Records follow. Select each line holding "from".

------

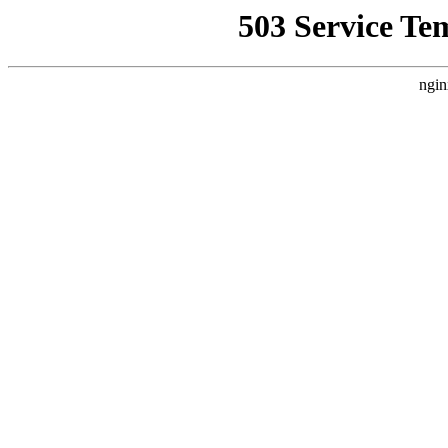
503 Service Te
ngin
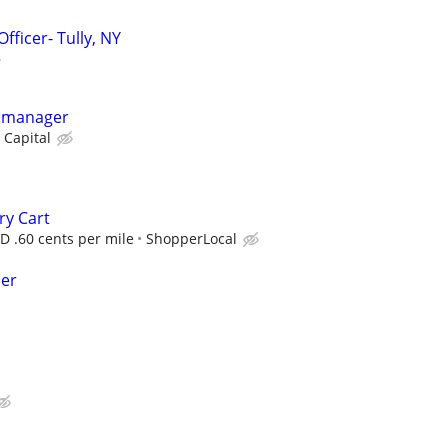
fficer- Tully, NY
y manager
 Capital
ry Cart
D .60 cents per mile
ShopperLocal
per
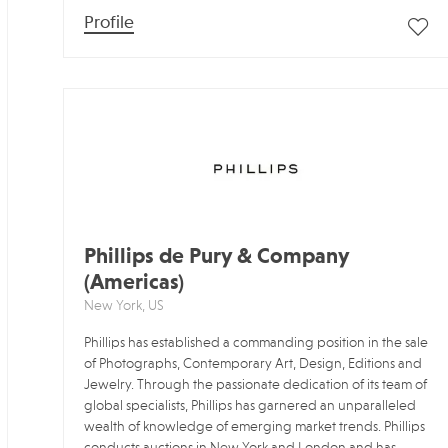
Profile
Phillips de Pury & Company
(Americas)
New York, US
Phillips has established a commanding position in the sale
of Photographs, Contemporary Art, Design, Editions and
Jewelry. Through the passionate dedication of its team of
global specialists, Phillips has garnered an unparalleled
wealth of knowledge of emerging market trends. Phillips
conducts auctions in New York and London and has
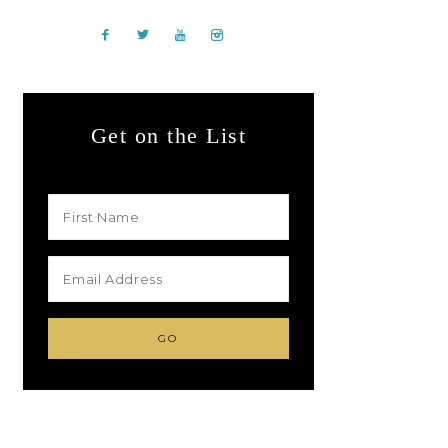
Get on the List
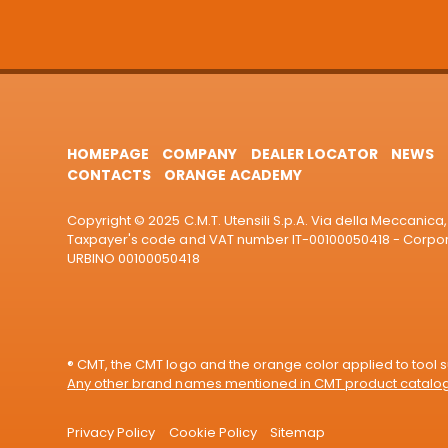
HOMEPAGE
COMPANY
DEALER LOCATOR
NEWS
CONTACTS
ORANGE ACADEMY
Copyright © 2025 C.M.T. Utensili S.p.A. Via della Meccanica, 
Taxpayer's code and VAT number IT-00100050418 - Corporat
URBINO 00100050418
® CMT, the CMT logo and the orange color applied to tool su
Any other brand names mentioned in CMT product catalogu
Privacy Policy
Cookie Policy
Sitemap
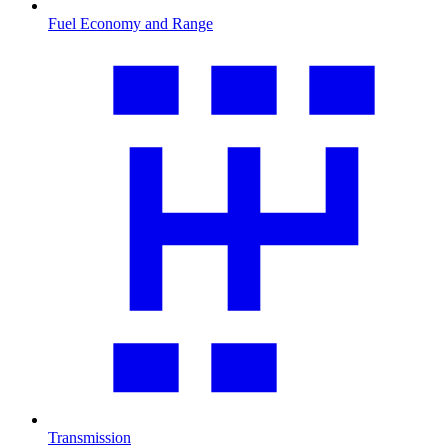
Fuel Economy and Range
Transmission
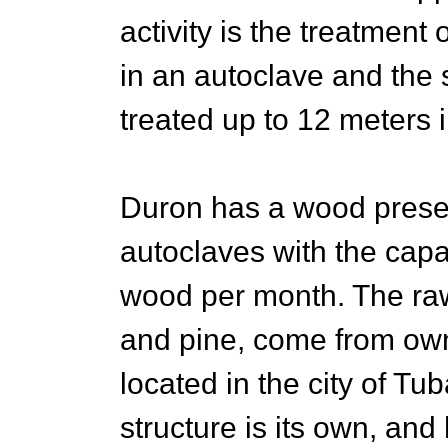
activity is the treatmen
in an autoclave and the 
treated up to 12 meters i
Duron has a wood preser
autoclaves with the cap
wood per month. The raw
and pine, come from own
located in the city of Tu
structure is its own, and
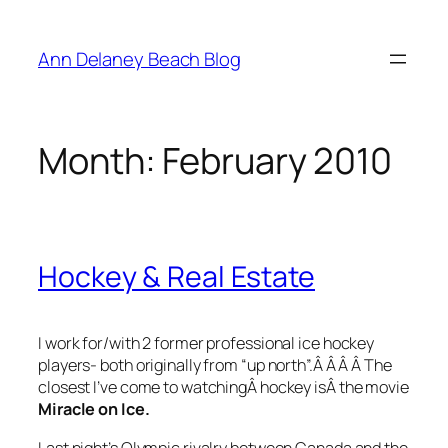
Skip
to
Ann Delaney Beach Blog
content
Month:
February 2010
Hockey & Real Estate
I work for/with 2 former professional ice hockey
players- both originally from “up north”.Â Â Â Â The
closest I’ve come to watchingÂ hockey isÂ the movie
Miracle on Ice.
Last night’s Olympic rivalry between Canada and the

------

--- EXPECTED OUTPUT ---
and pine, come from own
players- both originally from “up north”.Â Â Â Â The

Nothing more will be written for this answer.